Donor governments have given the World Food Program only $238 million of the $746 million the agency needs this year for the whole of Sudan, said WFP spokeswoman Christiane Berthiaume.

"It's scandalous that people don't have enough to eat," she said. "We don't have enough money."

She said the World Food Program cannot divert money to Darfur from its other missions because donors earmark funds for specific operations.

By reducing daily rations, the program says its food stocks will last through the region's rainy season from July to September, when needs are greatest before the next harvest. Some people are able to supplement rations from other sources, but others depend on WFP for all their food.

"We cannot put families who have lost their homes and loved ones to violence on a 1,000-calorie a day diet. But we have been pushed into this last resort of ration cuts in Sudan so we can provide the needy with at least some food during the lean season," Morris said.

A diet of 1,050 calories a day is "not really appropriate" over a prolonged period, said Denise Coitinho, head of the nutrition department at the World Health Organization.

She said that while the impact will be affected by a person's health to start with and the nutritional balance of the diet, for an adult "if it's not accompanied by other food sources, then it would lead to weight loss."

This year, the United States has contributed $188 million, the majority of WFP's funding for Sudan. Other contributions have come from theU.N. Common Humanitarian Fund, as well as the governments of Libya, Canada, Norway, Ireland, Italy, Switzerland and Belgium.

The agency is targeting all national governments for more donations because the situation is critical. "In a situation like that you just call all of them and say, 'We have a problem,"' Berthiaume said.
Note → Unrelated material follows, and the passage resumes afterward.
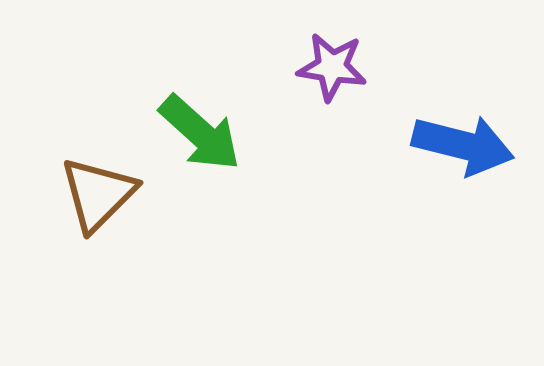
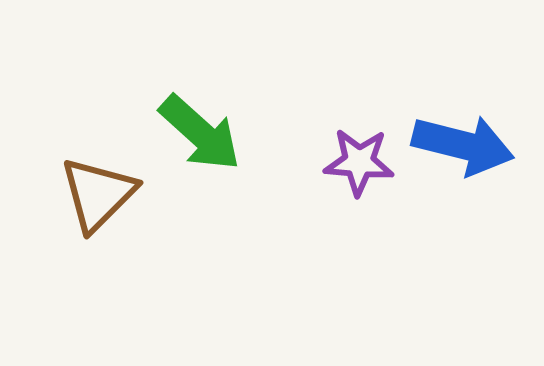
purple star: moved 27 px right, 95 px down; rotated 4 degrees counterclockwise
The private sector may also contribute some funding, although the shortfall is so large that only governments can really raise the required amount, she said.

The program said it already cut rations in March and although some funds have arrived since then, "they were too little and too late to avert the new round of cuts."

It takes up to four months from when a donation pledge is made to when food actually arrives in Sudan.

Similar cuts in rations will also be made in eastern Sudan, where the U.N. program helps Eritrean refugees and displaced families. In Sudan's south, which is recovering from two decades of civil war, people are better able to supplement their diets with locally grown food.

"Throughout this critical year for Sudan, when peace must be allowed to take hold, WFP urgently needs donors to come forward so that we can guarantee food aid to the millions of Sudanese who so desperately need our help," Morris said.